When you would use it
You would use SQL ROW_NUMBER() OVER PARTITION BY
when you want to:
-
Rank rows within groups: Assign unique row numbers to each row within distinct groups or partitions based on specific column values. For example, ranking products by sales within different product categories.
-
Implement advanced pagination: Generate row numbers within partitions to enable more sophisticated pagination, such as displaying the top N items for each group.
-
Identify and remove duplicates: Assign row numbers to rows within partitions to identify and remove duplicate rows within those groups.
-
Compute cumulative totals: Calculate cumulative sums or other aggregations within partitions for data analysis.
Syntax
The basic syntax for using SQL ROW_NUMBER() OVER PARTITION BY
is as follows:
SELECT
column1,
column2,
...,
ROW_NUMBER() OVER (PARTITION BY partition_column1, partition_column2, ...) AS row_num
FROM
your_table;
column1, column2, ...
: The columns you want to retrieve.ROW_NUMBER()

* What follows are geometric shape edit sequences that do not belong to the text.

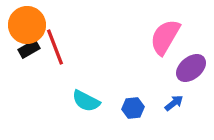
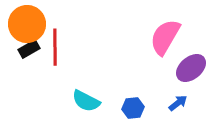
orange circle: moved 1 px up
red line: rotated 21 degrees clockwise
blue arrow: moved 4 px right
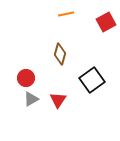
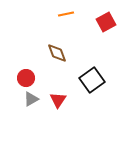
brown diamond: moved 3 px left, 1 px up; rotated 35 degrees counterclockwise
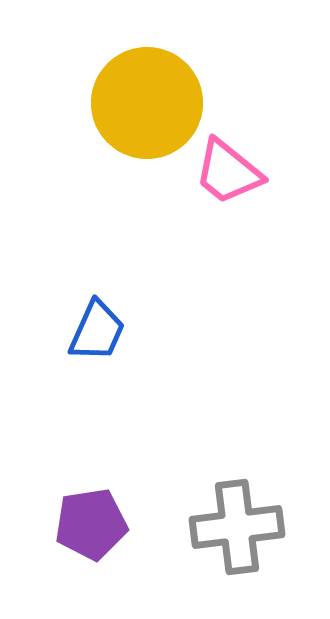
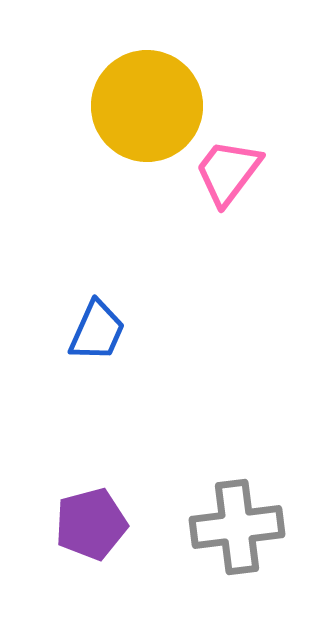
yellow circle: moved 3 px down
pink trapezoid: rotated 88 degrees clockwise
purple pentagon: rotated 6 degrees counterclockwise
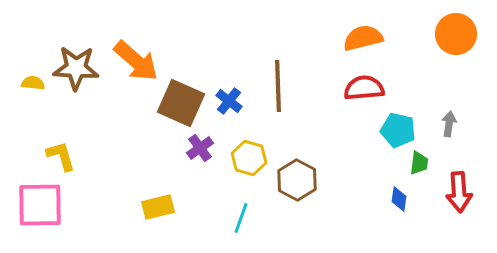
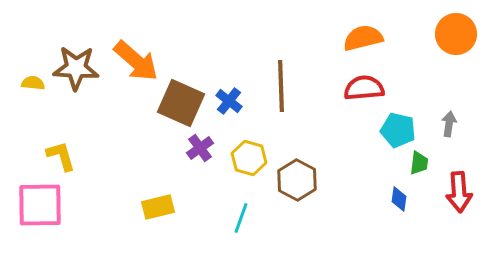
brown line: moved 3 px right
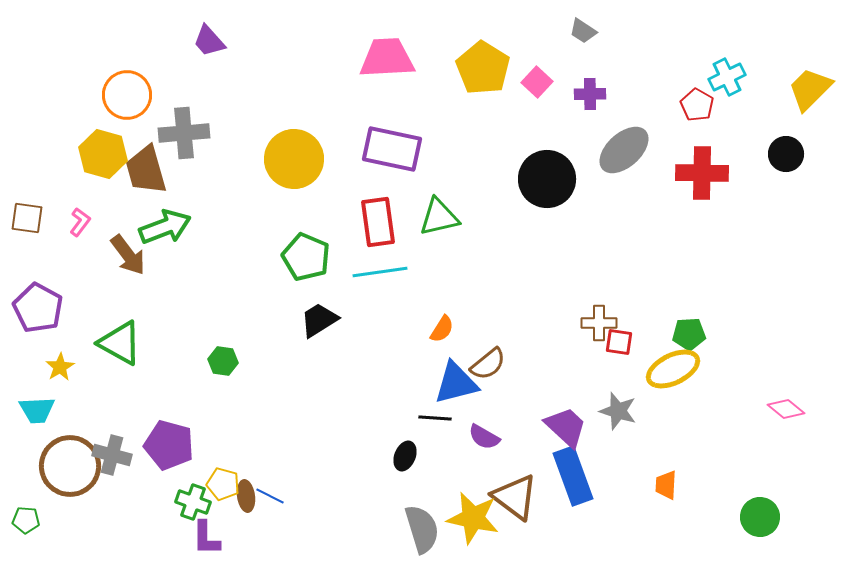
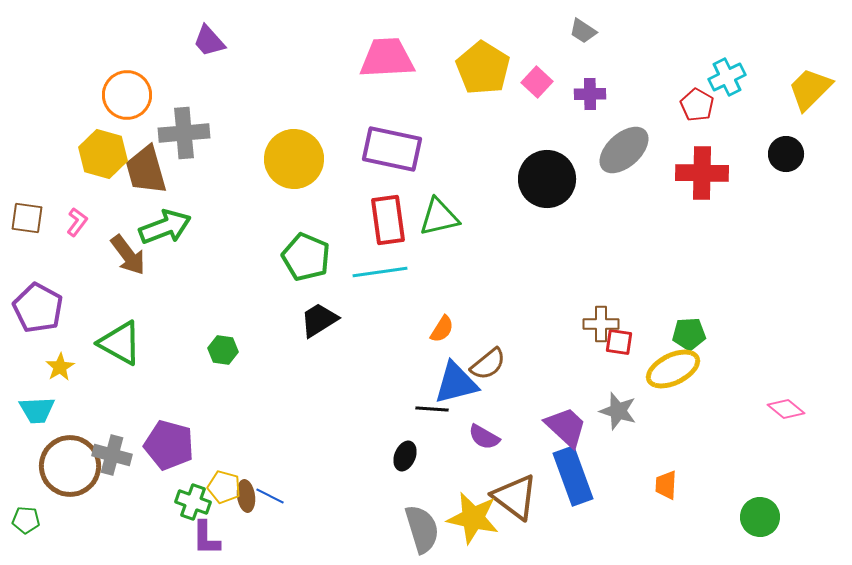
pink L-shape at (80, 222): moved 3 px left
red rectangle at (378, 222): moved 10 px right, 2 px up
brown cross at (599, 323): moved 2 px right, 1 px down
green hexagon at (223, 361): moved 11 px up
black line at (435, 418): moved 3 px left, 9 px up
yellow pentagon at (223, 484): moved 1 px right, 3 px down
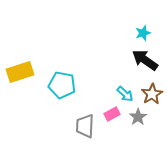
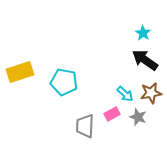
cyan star: rotated 21 degrees counterclockwise
cyan pentagon: moved 2 px right, 3 px up
brown star: moved 1 px left, 1 px up; rotated 20 degrees clockwise
gray star: rotated 18 degrees counterclockwise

: The window function that generates the row number.PARTITION BY partition_column1, partition_column2, ...
: The column or columns used to define partitions for numbering.row_num
: The alias for the row number column.
Parameter values
column1, column2, ...
: The columns you want to include in the result set.PARTITION BY partition_column1, partition_column2, ...

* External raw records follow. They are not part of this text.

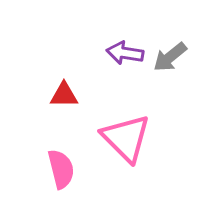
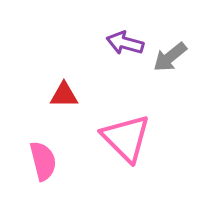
purple arrow: moved 10 px up; rotated 6 degrees clockwise
pink semicircle: moved 18 px left, 8 px up
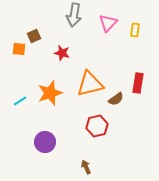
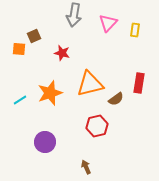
red rectangle: moved 1 px right
cyan line: moved 1 px up
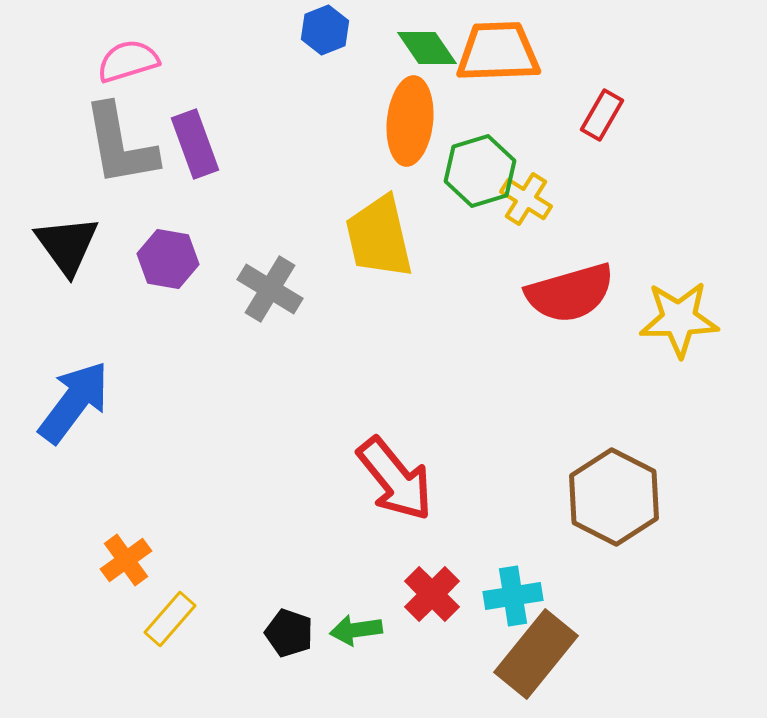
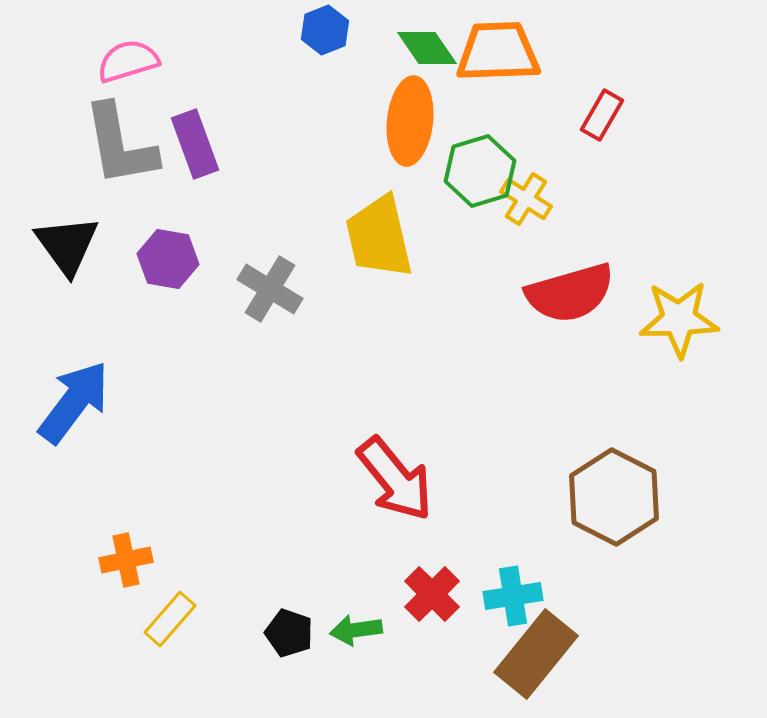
orange cross: rotated 24 degrees clockwise
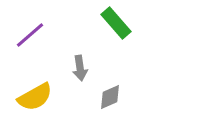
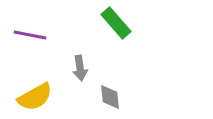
purple line: rotated 52 degrees clockwise
gray diamond: rotated 72 degrees counterclockwise
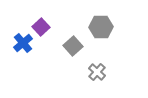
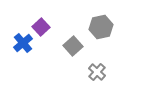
gray hexagon: rotated 10 degrees counterclockwise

: The column or columns that define the partitions for numbering.
Example query
Suppose you have a table "sales" with columns "product_category," "sales_date," and "revenue," and you want to rank products by their sales within each product category. You can use the ROW_NUMBER() OVER PARTITION BY
function like this:
SELECT
product_category,
sales_date,
revenue,
ROW_NUMBER() OVER (PARTITION BY product_category ORDER BY revenue DESC) AS rank
FROM
sales;
Example table response
Assuming the "sales" table contains data like this:
| product_category | sales_date | revenue |
| --------------- | ----------- | ------- |
| Electronics | 2022-05-10 | 1200 |
| Clothing | 2022-06-15 | 800 |
| Electronics | 2023-02-20 | 1500 |
| Clothing | 2023-03-05 | 1000 |
The query mentioned earlier would return the following result:
| product_category | sales_date | revenue | rank |
| --------------- | ----------- | ------- | ---- |
| Electronics | 2022-05-10 | 1200 | 2 |
| Clothing | 2022-06-15 | 800 | 2 |
| Electronics | 2023-02-20 | 1500 | 1 |
| Clothing | 2023-03-05 | 1000 | 1 |
This result shows the rank of products by sales within each product category.
Use cases
- Ranking rows within specific partitions or groups.

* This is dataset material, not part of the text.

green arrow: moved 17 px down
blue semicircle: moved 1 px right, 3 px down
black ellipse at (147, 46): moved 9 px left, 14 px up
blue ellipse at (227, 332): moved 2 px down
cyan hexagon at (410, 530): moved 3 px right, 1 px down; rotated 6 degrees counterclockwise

- Creating advanced pagination for grouped data.
- Identifying and removing duplicate rows within partitions.
- Calculating cumulative totals or other aggregations within partitions.
SQL languages this is available for
SQL ROW_NUMBER() OVER PARTITION BY
is a window function available in most modern relational database management systems (RDBMS), including but not limited to:
- SQL Server
- PostgreSQL
- Oracle Database
- MySQL
- SQLite
- IBM Db2
- MariaDB
The syntax and behavior of this function are generally consistent across these database systems, with minor variations in specific implementations.